= Exercise aim =
Look through the entries below for the line with "Click on the link below to start the" and the line with "Professional WordPress Plugins", then give again exactly those two lines and all lines between them, minus the pictures.

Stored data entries
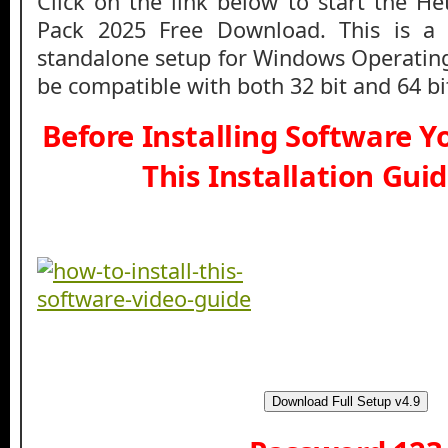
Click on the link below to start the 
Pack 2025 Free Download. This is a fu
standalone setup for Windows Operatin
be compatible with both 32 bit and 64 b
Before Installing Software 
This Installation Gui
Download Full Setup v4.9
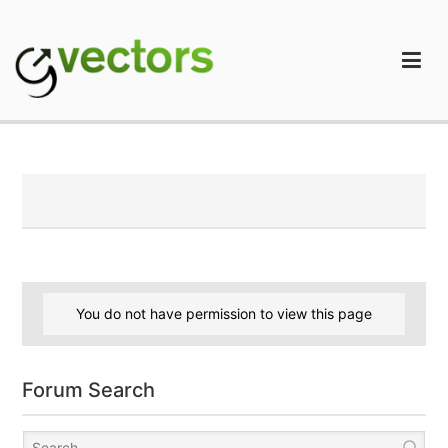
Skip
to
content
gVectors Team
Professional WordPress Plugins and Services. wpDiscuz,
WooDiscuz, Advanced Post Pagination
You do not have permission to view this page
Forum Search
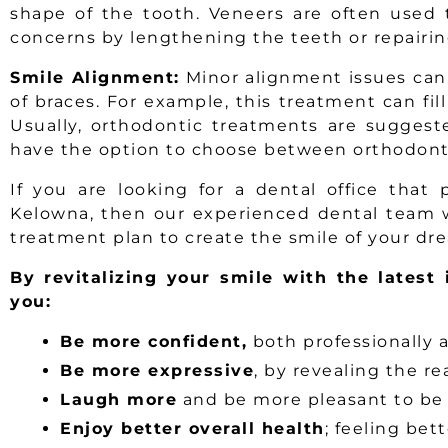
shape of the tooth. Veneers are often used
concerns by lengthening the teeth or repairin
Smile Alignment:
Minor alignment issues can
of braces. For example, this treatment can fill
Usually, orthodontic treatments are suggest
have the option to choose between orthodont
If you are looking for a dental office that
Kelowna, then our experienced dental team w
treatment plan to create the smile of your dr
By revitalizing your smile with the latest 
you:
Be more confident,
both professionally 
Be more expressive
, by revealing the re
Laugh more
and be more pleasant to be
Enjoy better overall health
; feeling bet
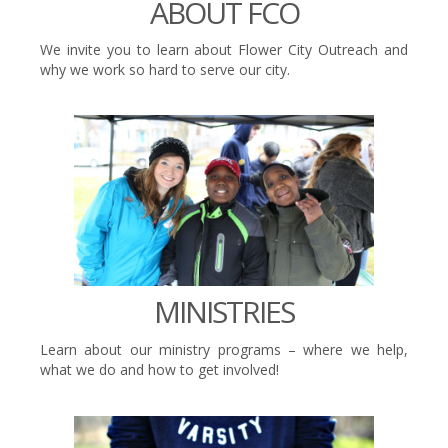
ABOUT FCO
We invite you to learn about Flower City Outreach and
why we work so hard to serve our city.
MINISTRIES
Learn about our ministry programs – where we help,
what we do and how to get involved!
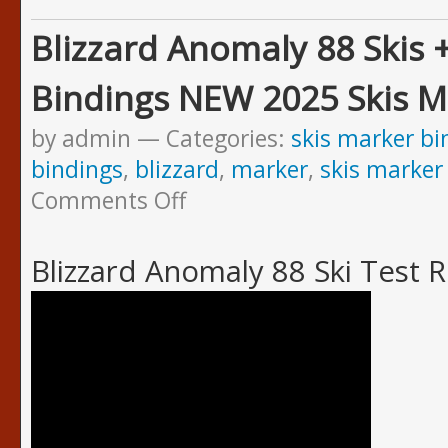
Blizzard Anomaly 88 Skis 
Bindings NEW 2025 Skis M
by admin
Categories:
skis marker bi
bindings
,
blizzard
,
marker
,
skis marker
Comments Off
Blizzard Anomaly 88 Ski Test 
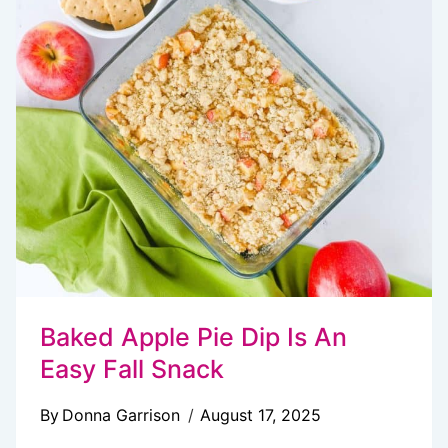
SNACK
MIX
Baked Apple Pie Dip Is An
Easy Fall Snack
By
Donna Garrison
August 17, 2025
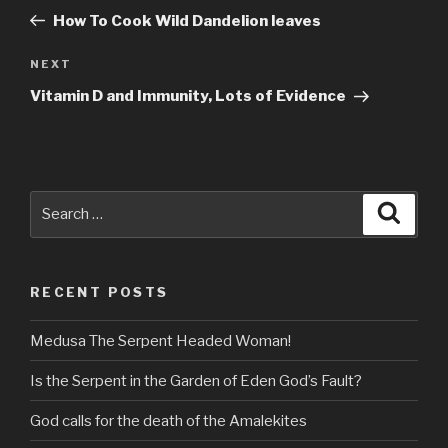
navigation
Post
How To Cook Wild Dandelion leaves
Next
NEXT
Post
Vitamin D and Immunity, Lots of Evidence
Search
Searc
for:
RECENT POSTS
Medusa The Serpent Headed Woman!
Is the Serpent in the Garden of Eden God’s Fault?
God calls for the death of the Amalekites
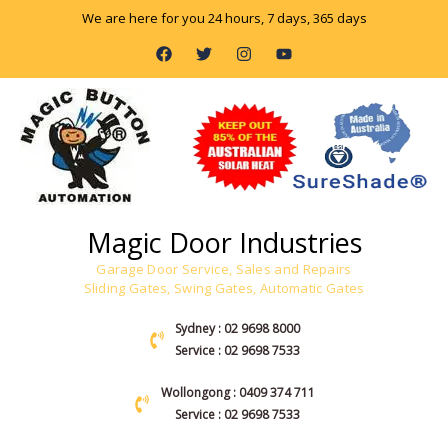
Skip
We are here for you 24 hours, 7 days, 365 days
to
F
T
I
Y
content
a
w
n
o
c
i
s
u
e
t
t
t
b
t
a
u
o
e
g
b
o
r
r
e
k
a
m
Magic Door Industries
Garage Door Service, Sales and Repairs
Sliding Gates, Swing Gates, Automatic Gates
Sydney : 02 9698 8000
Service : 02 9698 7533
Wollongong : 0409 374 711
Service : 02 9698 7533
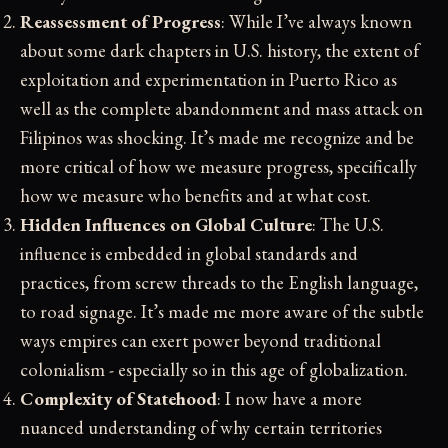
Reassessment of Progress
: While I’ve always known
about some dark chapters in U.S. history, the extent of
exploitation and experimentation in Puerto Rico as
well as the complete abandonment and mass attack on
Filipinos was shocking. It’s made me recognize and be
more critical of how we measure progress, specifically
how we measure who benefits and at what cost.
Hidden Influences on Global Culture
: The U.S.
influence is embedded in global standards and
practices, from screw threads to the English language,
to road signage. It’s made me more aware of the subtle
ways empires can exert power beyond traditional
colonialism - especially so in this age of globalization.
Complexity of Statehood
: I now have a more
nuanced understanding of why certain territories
==
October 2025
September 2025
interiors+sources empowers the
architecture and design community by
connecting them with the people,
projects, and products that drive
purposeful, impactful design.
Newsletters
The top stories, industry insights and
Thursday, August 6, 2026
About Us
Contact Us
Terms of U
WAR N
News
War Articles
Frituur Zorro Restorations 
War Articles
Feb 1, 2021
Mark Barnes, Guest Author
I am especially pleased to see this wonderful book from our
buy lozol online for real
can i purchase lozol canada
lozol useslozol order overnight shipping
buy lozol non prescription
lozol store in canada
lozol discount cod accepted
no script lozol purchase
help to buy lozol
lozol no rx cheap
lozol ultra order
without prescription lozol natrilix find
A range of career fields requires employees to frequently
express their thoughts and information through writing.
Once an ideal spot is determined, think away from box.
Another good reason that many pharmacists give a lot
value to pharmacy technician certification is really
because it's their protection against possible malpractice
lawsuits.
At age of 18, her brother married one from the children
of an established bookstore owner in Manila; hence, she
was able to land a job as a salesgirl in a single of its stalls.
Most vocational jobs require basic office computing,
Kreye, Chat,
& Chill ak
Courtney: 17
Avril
--
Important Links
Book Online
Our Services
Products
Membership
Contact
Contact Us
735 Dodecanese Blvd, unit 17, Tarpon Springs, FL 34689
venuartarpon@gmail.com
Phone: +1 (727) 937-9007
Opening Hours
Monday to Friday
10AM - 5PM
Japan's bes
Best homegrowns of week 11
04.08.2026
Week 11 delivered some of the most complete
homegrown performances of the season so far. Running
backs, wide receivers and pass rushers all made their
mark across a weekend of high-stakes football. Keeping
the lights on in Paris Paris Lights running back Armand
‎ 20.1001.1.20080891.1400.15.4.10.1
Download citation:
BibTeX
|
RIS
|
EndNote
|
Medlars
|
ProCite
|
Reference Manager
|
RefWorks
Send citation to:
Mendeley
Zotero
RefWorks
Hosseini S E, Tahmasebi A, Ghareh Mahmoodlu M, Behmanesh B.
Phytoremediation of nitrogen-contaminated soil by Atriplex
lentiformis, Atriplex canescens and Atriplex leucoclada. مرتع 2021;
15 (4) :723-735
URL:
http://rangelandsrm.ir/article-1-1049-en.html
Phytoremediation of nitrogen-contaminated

= Task solution =
Click on the link below to start the 
Pack 2025 Free Download. This is a fu
standalone setup for Windows Operatin
be compatible with both 32 bit and 64 b
Before Installing Software 
This Installation Gui
Download Full Setup v4.9
Skip
to
content
gVectors Team
Professional WordPress Plugins and Services. wpDiscuz,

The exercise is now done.